My wife planned to be out of town for six days in early July, but she tested positive for Covid two days in and returned home early (her case was mild and she has since recovered, and although our son who lives with us also got it, I have escaped so far). 

I planned for some Dee time while she was away (those plans evaporated), but I did get a day out with my GG friend Michelle before my wife returned home. She had been suggesting for a while a visit to a local Merle Norman salon to shop for wigs for me, but the days Michelle had available didn’t work with the days the salon was open. Fortunately, Michelle had a Wednesday off, the store was open, and we had a plan.

My other time wig shopping was back in 2016, during my first week of getting out. I found a wig I loved, have worn it repeatedly since then, and I was hopeful I could find a new one I loved.

Upon on arrival, the store manager (Vicky) and Michelle asked what I wanted. I just answered that “I would know it when I see it” and by that I meant seeing it on me.

The two of them pulled wigs and Vicky explained to me the various features and how to put a wig on. I started trying on one and then the next. That meant taking one off and putting another on, but as there weren’t others in the store (other than a customer in another room getting her hair done), I wasn’t bothered–and I’ve become quite relaxed about being in public.

During the process I watched Michelle and Vicky, because their reactions would tell me which ones they liked FAR more than their words. When their eyes and faces lit up I knew which ones they really liked.

After trying on all the wigs once, I narrowed the choices to two of the same style, one blonder and the other more brunette. After I tried on both again, there was only one choice. We all liked the blonde look, including the customer in the other room getting her hair done. It fit nicely, looked good, and Michelle’s face just lit up when I tried it on.

After buying the wig–which took about 90 minutes–I wore it out of the store, because Michelle and I had other girl things to do. First up was some retail therapy at Plato’s Closet and Clothes Mentor in South St. Louis County. Both are secondhand stores (a/k/a for profit thrift stores), with Clothes Mentor being a bit more upscale.

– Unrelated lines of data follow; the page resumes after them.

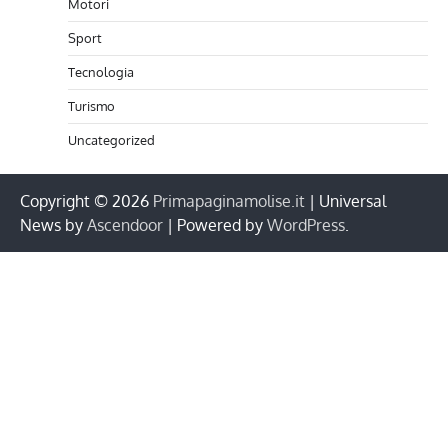
Motori
Sport
Tecnologia
Turismo
Uncategorized
Copyright © 2026
Primapaginamolise.it
| Universal
News by
Ascendoor
| Powered by
WordPress
.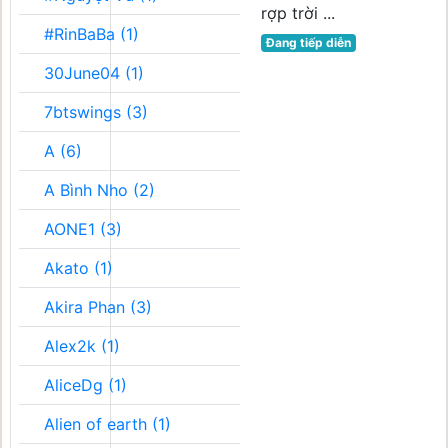
rợp trời ...
#RinBaBa (1)
Đang tiếp diễn
30June04 (1)
7btswings (3)
A (6)
A Bình Nho (2)
AONE1 (3)
Akato (1)
Akira Phan (3)
Alex2k (1)
AliceDg (1)
Alien of earth (1)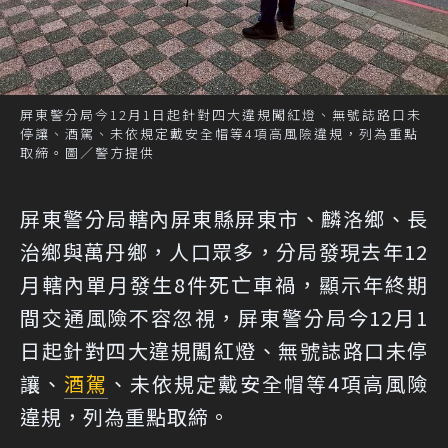
屏東警分局今12月1日起針對四大違規闖紅燈、無號誌路口未
停讓、酒駕、未依規定戴安全帽等4項高風險違規，列為重點
取締。圖／警方提供
屏東警分局轄內屏東縣屏東市、麟洛鄉、長
治鄉與萬丹鄉，人口眾多，分局發現去年12
月轄內單月發生8件死亡車禍，顯示年終期
間交通風險不容忽視，屏東警分局今12月1
日起針對四大違規闖紅燈、無號誌路口未停
讓、
酒駕
、未依規定戴安全帽等4項高風險
違規，列為重點取締。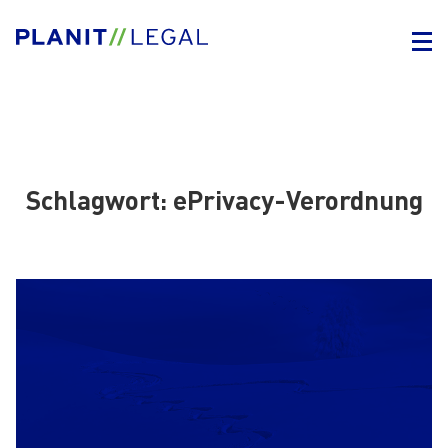
Schlagwort:
ePrivacy-Verordnung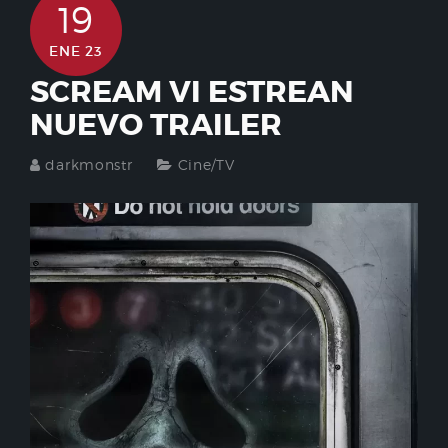
19
ENE 23
SCREAM VI ESTREAN
NUEVO TRAILER
darkmonstr
Cine/TV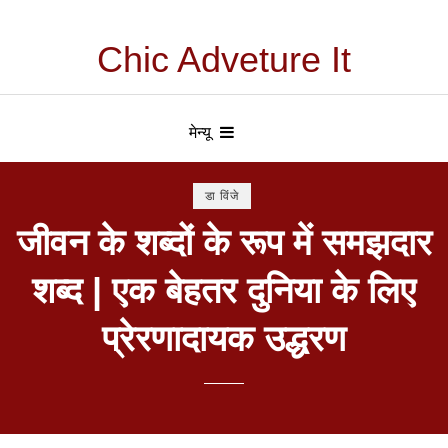
Chic Adveture It
मेन्यू
डा विंजे
जीवन के शब्दों के रूप में समझदार
शब्द | एक बेहतर दुनिया के लिए
प्रेरणादायक उद्धरण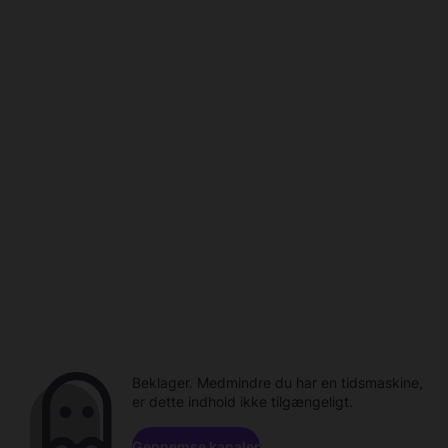
Beklager. Medmindre du har en tidsmaskine,
er dette indhold ikke tilgængeligt.
Gennemse kanaler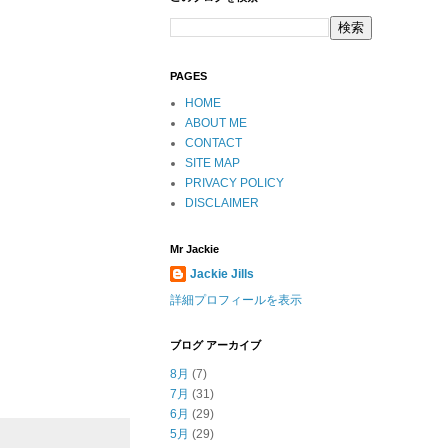
PAGES
HOME
ABOUT ME
CONTACT
SITE MAP
PRIVACY POLICY
DISCLAIMER
Mr Jackie
Jackie Jills
詳細プロフィールを表示
ブログ アーカイブ
8月
(7)
7月
(31)
6月
(29)
5月
(29)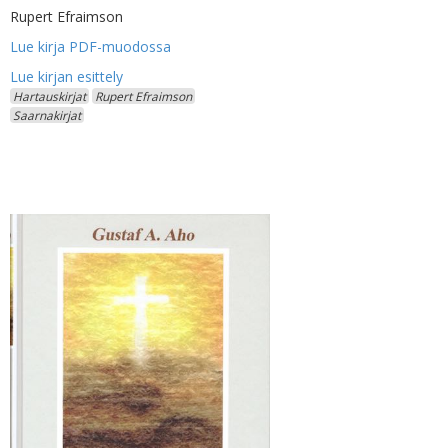
Rupert Efraimson
Lue kirja PDF-muodossa
Hartauskirjat
Rupert Efraimson
Saarnakirjat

Michelle and I have a standard MO (modus operandi) for our retail therapy sessions. We each browse the racks for things we like, then get separate dressing rooms and try things on. We pop out of our rooms and exchange opinions. Occasionally we will both try on the same thing, as we have similar heights and sizes, although Michelle is probably a size smaller than me.

First was Plato’s, then Clothes Mentor. Michelle found something at both, and I found a Maggy Lindon (my favorite brand) blue dress at Clothes Mentor (unfortunately, no picture though).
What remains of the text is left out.